Stored data entries:
* * *

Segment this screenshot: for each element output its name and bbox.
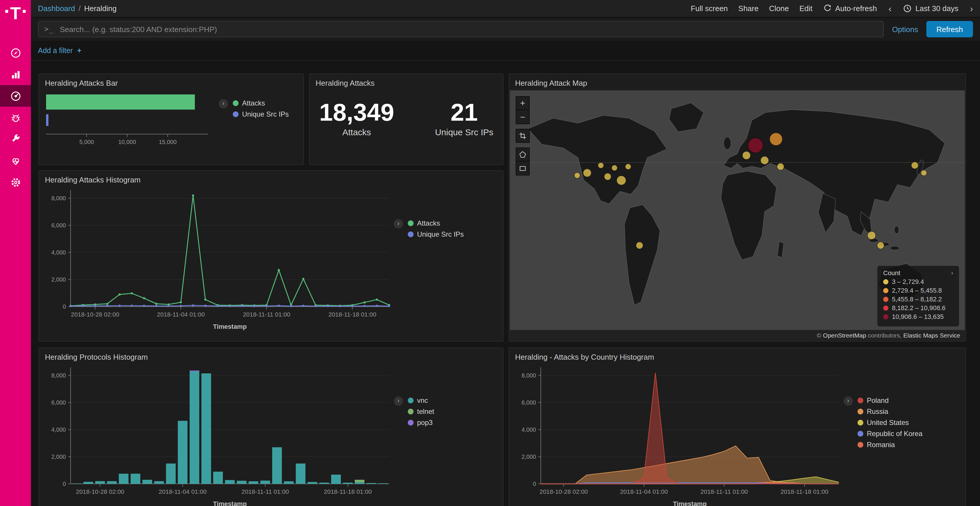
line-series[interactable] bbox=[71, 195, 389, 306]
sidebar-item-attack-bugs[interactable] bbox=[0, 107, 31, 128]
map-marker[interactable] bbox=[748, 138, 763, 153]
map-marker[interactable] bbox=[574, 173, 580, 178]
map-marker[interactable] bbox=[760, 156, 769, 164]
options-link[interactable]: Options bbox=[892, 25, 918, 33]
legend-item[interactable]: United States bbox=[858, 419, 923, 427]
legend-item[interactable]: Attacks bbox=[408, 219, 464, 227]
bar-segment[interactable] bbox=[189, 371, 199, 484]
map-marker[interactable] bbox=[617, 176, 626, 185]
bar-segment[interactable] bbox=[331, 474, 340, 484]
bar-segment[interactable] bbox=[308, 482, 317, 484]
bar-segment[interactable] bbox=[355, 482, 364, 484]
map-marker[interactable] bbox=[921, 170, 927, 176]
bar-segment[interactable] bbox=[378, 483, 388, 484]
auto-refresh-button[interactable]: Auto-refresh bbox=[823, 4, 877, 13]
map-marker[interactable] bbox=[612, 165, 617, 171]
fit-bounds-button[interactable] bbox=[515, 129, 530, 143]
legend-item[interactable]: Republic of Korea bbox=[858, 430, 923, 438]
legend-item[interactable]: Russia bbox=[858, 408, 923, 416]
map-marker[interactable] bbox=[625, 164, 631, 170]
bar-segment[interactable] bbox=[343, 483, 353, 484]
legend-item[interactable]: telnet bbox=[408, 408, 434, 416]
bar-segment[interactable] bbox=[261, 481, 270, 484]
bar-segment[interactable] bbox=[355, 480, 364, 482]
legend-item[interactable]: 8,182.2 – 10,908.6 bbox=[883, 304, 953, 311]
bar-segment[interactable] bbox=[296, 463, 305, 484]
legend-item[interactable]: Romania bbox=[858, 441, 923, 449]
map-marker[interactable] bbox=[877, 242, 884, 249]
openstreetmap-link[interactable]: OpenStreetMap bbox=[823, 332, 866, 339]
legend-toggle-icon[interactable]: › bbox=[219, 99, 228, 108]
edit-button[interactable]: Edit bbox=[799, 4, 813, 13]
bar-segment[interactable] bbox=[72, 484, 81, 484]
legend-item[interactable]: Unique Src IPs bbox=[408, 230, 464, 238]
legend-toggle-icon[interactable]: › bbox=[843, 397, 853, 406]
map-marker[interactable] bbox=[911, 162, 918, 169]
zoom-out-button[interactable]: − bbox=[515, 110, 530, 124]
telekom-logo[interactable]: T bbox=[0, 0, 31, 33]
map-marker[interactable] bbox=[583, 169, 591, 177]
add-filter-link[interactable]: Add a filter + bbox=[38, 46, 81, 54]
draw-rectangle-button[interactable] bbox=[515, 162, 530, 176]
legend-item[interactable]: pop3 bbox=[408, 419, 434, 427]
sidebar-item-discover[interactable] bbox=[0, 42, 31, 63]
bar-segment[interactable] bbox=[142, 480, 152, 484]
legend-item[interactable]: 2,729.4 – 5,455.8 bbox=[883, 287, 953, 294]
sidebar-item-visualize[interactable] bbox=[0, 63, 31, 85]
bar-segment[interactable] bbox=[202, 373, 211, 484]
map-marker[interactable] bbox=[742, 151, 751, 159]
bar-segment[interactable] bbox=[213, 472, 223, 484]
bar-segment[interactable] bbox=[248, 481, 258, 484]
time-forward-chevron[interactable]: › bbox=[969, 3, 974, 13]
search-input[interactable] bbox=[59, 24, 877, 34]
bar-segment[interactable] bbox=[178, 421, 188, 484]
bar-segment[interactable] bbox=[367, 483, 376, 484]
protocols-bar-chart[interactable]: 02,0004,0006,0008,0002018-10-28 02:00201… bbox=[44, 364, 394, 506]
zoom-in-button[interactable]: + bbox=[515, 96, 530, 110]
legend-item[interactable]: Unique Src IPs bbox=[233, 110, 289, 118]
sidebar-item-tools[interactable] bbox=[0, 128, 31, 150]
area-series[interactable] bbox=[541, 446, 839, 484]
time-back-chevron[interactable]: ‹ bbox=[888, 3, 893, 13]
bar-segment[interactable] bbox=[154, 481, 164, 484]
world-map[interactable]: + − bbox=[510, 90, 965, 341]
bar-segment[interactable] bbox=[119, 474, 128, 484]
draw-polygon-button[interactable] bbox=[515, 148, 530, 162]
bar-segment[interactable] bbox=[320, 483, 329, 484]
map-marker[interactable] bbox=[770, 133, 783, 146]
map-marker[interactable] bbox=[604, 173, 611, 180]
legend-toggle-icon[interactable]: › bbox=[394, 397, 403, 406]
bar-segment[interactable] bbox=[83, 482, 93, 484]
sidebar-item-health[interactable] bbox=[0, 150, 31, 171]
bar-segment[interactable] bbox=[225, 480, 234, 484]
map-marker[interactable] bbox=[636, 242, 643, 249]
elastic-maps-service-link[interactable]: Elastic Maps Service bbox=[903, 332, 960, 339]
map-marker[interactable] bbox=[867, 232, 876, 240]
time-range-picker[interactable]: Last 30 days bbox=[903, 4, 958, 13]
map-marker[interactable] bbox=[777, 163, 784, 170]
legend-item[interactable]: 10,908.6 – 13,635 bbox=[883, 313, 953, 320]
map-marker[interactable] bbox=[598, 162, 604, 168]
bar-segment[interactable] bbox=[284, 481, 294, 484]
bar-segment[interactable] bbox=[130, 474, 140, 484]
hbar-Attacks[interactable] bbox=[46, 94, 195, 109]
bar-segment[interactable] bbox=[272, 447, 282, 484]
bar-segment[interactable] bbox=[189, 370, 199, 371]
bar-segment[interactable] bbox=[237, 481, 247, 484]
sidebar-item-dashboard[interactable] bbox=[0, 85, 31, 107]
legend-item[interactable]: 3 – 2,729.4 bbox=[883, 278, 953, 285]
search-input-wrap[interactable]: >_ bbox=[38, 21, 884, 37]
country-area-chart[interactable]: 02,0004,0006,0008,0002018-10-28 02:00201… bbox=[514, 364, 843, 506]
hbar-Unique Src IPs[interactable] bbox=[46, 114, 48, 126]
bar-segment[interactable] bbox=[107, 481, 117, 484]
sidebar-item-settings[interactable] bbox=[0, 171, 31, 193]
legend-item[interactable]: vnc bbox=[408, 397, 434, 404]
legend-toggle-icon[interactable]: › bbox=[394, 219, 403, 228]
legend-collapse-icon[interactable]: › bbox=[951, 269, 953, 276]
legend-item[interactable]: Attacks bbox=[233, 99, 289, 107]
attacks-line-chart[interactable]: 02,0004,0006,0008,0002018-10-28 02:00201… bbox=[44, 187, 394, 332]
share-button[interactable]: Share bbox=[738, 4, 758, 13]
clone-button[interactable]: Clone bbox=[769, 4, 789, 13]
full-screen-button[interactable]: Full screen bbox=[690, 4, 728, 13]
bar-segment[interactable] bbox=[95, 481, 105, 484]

* * *

### WHAT YOU HAVE TO DO
Find every line above that includes the word "zoom", then state how many there are and nothing more.

### WRITTEN REPLY
2